* ASSIGNMENT
The word "Launches" marks the lines to find; copy every such line from the data below.

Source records
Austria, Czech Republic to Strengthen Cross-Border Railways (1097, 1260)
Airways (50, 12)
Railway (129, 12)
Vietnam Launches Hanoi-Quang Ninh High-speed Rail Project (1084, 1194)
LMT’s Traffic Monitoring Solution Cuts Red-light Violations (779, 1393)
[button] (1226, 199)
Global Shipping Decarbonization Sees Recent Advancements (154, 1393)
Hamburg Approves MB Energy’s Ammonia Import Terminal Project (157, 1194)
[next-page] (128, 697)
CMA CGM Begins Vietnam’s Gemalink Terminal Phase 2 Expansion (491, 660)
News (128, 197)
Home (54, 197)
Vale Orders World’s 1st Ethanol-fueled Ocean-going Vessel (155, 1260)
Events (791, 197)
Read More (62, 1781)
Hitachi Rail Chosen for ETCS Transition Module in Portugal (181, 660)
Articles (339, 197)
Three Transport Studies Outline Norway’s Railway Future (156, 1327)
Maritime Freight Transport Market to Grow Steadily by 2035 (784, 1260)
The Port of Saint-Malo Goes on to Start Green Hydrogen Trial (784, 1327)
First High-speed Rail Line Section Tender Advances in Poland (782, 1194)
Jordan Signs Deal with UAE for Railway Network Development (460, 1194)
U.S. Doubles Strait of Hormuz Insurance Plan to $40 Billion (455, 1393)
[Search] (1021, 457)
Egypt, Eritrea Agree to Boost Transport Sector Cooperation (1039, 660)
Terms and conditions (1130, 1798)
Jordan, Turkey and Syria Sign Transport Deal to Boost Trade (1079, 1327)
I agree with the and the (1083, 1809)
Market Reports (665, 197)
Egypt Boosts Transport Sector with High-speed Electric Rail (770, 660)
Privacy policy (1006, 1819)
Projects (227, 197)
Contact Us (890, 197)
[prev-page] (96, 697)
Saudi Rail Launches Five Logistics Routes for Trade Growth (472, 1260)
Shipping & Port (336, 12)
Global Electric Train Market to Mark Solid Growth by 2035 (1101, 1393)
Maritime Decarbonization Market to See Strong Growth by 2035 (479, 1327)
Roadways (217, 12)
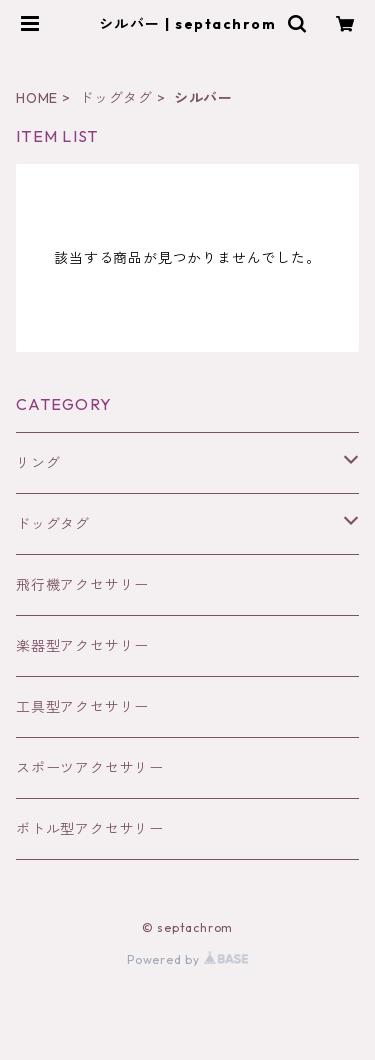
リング (38, 463)
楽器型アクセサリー (82, 646)
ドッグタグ (116, 98)
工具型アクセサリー (82, 707)
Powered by (187, 959)
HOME (37, 98)
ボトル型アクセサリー (90, 829)
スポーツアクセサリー (90, 768)
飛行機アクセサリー (82, 585)
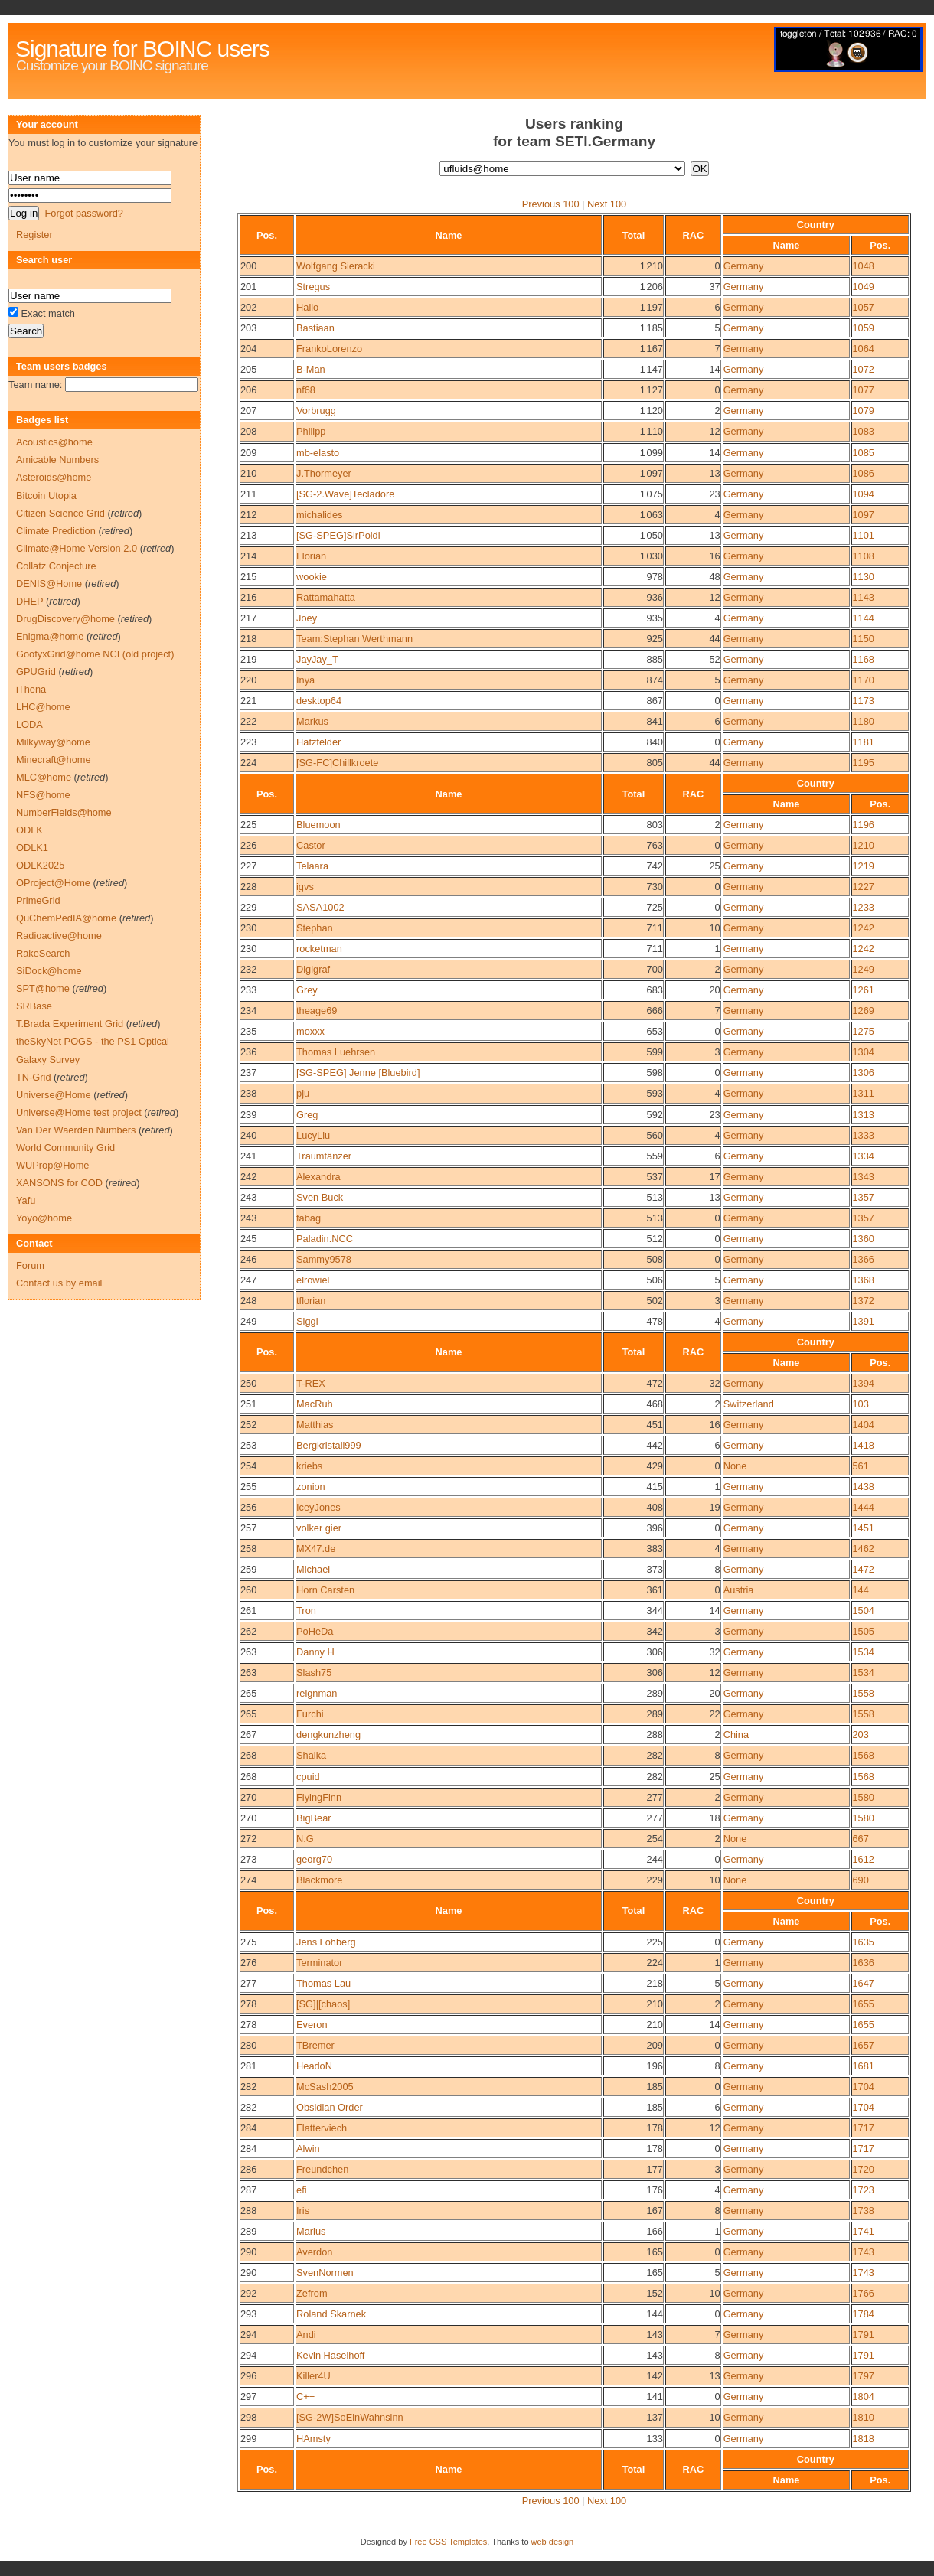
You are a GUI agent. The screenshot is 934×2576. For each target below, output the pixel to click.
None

* TASK RESULT
Vietnam Launches Hanoi-Quang Ninh High-speed Rail Project (1084, 1194)
Saudi Rail Launches Five Logistics Routes for Trade Growth (472, 1260)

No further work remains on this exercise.